The architecture is broadly adapted from the GPT-3 paper (Brown et al., 2020), with the following differences:
- Positionnal embeddings: rotary (Su et al., 2021);
- Attention: multiquery (Shazeer et al., 2019) and FlashAttention (Dao et al., 2022);
- Decoder-block: parallel attention/MLP with a single layer norm.
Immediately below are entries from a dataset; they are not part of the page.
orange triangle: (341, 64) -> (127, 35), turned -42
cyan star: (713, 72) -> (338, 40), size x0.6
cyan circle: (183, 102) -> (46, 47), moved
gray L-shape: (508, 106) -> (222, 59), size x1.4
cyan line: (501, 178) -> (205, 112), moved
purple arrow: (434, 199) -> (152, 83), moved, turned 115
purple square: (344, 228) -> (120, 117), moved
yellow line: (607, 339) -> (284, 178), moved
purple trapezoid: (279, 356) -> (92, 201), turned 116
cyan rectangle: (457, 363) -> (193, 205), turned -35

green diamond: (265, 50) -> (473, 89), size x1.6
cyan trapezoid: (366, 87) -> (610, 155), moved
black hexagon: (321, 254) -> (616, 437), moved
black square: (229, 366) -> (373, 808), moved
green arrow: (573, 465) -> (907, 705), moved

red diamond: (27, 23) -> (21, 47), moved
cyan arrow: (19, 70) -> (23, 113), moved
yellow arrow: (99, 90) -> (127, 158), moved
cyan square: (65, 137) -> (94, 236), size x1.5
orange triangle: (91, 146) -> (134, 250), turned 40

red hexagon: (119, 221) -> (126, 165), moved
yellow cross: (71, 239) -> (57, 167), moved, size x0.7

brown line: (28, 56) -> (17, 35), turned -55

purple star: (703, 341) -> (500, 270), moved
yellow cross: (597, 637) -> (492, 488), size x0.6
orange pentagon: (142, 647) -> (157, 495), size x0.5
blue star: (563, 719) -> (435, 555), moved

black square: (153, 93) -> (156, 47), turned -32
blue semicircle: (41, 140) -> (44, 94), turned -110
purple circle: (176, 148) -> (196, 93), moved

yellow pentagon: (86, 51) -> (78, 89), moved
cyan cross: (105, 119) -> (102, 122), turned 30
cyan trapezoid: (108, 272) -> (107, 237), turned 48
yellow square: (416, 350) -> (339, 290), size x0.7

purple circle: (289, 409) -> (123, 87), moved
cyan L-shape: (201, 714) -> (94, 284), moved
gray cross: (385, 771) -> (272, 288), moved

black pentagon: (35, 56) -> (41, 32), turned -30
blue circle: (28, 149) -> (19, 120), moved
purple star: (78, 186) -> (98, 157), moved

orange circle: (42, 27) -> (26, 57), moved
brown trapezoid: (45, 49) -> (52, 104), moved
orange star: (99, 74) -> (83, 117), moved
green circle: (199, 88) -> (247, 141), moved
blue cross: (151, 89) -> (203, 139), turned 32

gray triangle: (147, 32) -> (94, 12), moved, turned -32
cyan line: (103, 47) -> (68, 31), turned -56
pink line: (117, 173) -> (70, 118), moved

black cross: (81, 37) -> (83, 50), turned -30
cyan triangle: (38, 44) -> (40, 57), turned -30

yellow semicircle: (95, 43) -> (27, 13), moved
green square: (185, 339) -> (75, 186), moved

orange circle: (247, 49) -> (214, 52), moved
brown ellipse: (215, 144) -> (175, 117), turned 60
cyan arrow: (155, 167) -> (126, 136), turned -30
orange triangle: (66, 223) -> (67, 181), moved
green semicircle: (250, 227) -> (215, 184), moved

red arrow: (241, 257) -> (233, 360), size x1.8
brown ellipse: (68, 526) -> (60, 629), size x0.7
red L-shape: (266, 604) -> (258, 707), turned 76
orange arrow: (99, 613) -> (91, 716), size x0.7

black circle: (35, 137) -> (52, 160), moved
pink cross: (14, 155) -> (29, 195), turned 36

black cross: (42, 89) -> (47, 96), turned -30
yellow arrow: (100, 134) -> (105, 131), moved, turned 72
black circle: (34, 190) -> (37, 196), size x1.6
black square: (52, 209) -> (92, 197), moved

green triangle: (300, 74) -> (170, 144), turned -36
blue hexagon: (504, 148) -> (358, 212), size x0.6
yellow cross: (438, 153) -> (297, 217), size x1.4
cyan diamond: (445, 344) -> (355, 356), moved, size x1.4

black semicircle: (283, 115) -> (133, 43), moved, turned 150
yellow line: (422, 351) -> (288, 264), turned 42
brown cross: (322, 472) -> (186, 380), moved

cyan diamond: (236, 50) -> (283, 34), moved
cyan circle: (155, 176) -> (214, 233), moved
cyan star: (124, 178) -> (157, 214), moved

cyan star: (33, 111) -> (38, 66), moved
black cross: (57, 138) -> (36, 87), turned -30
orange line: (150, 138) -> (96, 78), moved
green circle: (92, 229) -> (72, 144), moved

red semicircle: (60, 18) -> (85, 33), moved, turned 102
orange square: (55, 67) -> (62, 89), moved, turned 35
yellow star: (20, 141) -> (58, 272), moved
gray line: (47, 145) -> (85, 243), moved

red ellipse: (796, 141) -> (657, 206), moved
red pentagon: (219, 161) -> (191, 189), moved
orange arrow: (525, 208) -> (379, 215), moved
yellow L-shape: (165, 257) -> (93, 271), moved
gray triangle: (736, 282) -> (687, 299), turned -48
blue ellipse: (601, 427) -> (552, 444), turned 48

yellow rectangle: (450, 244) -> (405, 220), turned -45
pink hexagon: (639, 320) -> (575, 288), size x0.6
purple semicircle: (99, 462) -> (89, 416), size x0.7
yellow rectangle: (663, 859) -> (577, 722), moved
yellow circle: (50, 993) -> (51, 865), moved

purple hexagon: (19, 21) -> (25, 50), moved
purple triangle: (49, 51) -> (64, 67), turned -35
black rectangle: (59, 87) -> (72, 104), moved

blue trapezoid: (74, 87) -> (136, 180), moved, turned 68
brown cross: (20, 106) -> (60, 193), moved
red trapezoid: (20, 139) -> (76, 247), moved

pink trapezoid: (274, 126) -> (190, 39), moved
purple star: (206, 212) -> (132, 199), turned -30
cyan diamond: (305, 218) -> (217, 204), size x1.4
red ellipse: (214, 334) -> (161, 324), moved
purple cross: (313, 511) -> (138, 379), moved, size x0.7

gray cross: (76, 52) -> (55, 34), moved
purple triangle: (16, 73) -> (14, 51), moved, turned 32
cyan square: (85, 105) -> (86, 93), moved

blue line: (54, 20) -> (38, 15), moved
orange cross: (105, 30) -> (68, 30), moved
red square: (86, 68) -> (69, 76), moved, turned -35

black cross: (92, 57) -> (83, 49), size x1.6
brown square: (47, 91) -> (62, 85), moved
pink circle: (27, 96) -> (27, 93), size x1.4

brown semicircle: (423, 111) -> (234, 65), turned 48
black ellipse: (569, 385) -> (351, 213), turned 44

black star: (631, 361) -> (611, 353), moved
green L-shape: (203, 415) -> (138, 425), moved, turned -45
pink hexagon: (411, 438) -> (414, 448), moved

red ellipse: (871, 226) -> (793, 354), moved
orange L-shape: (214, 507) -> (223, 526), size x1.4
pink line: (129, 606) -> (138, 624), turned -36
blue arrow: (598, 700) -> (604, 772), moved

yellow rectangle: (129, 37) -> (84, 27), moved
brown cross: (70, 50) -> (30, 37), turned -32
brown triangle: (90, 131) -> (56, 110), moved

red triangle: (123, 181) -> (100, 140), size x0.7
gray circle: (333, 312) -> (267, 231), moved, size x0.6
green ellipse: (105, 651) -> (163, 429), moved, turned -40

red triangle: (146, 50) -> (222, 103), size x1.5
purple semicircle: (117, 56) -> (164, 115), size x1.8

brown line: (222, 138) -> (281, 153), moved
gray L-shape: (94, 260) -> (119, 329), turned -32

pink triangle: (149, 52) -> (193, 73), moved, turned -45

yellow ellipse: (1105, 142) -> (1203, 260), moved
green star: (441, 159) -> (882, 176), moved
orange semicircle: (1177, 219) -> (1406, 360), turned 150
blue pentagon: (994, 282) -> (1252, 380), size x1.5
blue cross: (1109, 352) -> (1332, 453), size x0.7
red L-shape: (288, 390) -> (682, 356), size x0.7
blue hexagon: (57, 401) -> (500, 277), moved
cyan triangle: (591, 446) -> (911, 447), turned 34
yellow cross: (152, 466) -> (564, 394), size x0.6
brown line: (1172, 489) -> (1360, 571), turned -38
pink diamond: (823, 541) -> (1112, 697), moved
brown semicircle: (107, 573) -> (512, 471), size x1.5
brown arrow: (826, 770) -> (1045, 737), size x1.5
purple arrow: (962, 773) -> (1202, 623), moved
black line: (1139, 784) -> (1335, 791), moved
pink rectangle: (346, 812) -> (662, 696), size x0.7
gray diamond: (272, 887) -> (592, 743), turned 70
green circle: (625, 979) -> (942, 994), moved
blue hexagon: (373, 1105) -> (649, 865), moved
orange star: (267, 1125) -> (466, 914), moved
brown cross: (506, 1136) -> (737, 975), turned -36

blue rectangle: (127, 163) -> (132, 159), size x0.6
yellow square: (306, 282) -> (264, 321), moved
Hyperparameter | Value | Comment |
---|---|---|
Layers | 32 | |
d_model |
4544 | Increased to compensate for multiquery |
head_dim |
64 | Reduced to optimise for FlashAttention |
Vocabulary | 65024 | |
Sequence length | 2048 |
Compute Infrastructure
Hardware
Falcon-7B-Instruct was trained on AWS SageMaker, on 32 A100 40GB GPUs in P4d instances.
Software
Falcon-7B-Instruct was trained a custom distributed training codebase, Gigatron. It uses a 3D parallelism approach combined with ZeRO and high-performance Triton kernels (FlashAttention, etc.)
Citation
Paper coming soon π. In the meanwhile, you can use the following information to cite:
@article{falcon40b,
title={{Falcon-40B}: an open large language model with state-of-the-art performance},
author={Almazrouei, Ebtesam and Alobeidli, Hamza and Alshamsi, Abdulaziz and Cappelli, Alessandro and Cojocaru, Ruxandra and Debbah, Merouane and Goffinet, Etienne and Heslow, Daniel and Launay, Julien and Malartic, Quentin and Noune, Badreddine and Pannier, Baptiste and Penedo, Guilherme},
year={2023}
}
To learn more about the pretraining dataset, see the π RefinedWeb paper.
@article{refinedweb,
title={The {R}efined{W}eb dataset for {F}alcon {LLM}: outperforming curated corpora with web data, and web data only},
author={Guilherme Penedo and Quentin Malartic and Daniel Hesslow and Ruxandra Cojocaru and Alessandro Cappelli and Hamza Alobeidli and Baptiste Pannier and Ebtesam Almazrouei and Julien Launay},
journal={arXiv preprint arXiv:2306.01116},
eprint={2306.01116},
eprinttype = {arXiv},
url={https://arxiv.org/abs/2306.01116},
year={2023}
}
License
Falcon-7B-Instruct is made available under the Apache 2.0 license.